It is said that after nuclear Armageddon, life on earth will be reduced to just a couple of categories: cockroaches and Rolling Stones guitarist Keith Richards. The theory goes that if Keith hasn’t killed himself with the many drugs he’s done so far, he has nothing to fear from the bomb.
Jokes operate on an internal logic all their own, which is part of what makes them funny (and, yes, analyzing jokes defines the opposite of funny). The internal logic operating in this case begs a further question: What will Keith do for munchies?
McDonald’s wants Keith to know that he cannot rely on all the leftover Big Macs on the planet because they will, indeed, rot…more or less…under certain circumstances.
My background is in corporate communications and journalism. Generally, the corporate practice is to extol the virtues of your product, though integrity demands that you own up to any shortcomings. In any other industry, products that are built to last a long time would be considered an advantage. Not so for McDonald’s.
I cannot come up with another example of a company extoling the inherently rotten nature of its flagship product. But, that’s what McDonald’s did in this unusual FAQ post on their Canadian corporate site. In fact, Mickey D turned the page over to a food scientist from the University of Guelph to explain that the Big Mac decays like any other foodstuff – just a little more slowly than you might expect.

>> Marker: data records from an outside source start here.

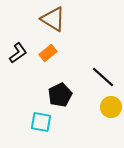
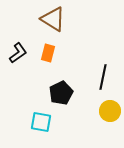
orange rectangle: rotated 36 degrees counterclockwise
black line: rotated 60 degrees clockwise
black pentagon: moved 1 px right, 2 px up
yellow circle: moved 1 px left, 4 px down
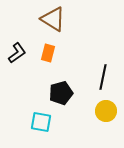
black L-shape: moved 1 px left
black pentagon: rotated 10 degrees clockwise
yellow circle: moved 4 px left
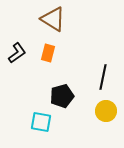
black pentagon: moved 1 px right, 3 px down
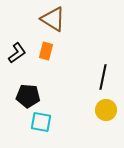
orange rectangle: moved 2 px left, 2 px up
black pentagon: moved 34 px left; rotated 20 degrees clockwise
yellow circle: moved 1 px up
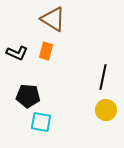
black L-shape: rotated 60 degrees clockwise
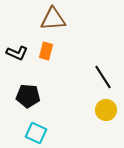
brown triangle: rotated 36 degrees counterclockwise
black line: rotated 45 degrees counterclockwise
cyan square: moved 5 px left, 11 px down; rotated 15 degrees clockwise
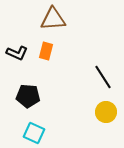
yellow circle: moved 2 px down
cyan square: moved 2 px left
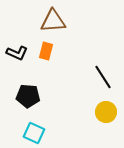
brown triangle: moved 2 px down
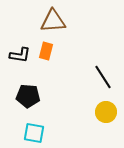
black L-shape: moved 3 px right, 2 px down; rotated 15 degrees counterclockwise
cyan square: rotated 15 degrees counterclockwise
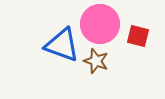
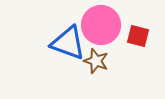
pink circle: moved 1 px right, 1 px down
blue triangle: moved 6 px right, 2 px up
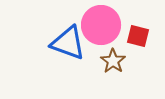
brown star: moved 17 px right; rotated 15 degrees clockwise
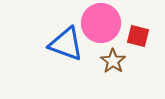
pink circle: moved 2 px up
blue triangle: moved 2 px left, 1 px down
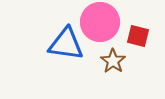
pink circle: moved 1 px left, 1 px up
blue triangle: rotated 12 degrees counterclockwise
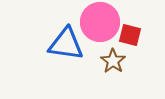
red square: moved 8 px left, 1 px up
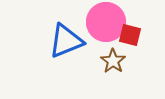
pink circle: moved 6 px right
blue triangle: moved 3 px up; rotated 30 degrees counterclockwise
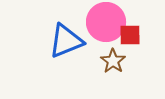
red square: rotated 15 degrees counterclockwise
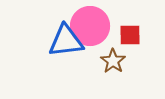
pink circle: moved 16 px left, 4 px down
blue triangle: rotated 15 degrees clockwise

But, the kindly scientist offered a couple suggestions for speeding up the process if you’re into that kind of thing. And who isn’t, am I right?
Apparently, the Internet had been feasting on the rumor that Big Macs are so chock full of chemicals that they do not decay. Oh for the days when important rumors could be confined to high school and Wall Street where people knew what to do with them. Alas, now that McDonald’s and food science have cleared up this misunderstanding, the search goes on for a post-Armageddon foodstuff.
Perhaps Keith Richards will have to satisfy himself with Twinkies.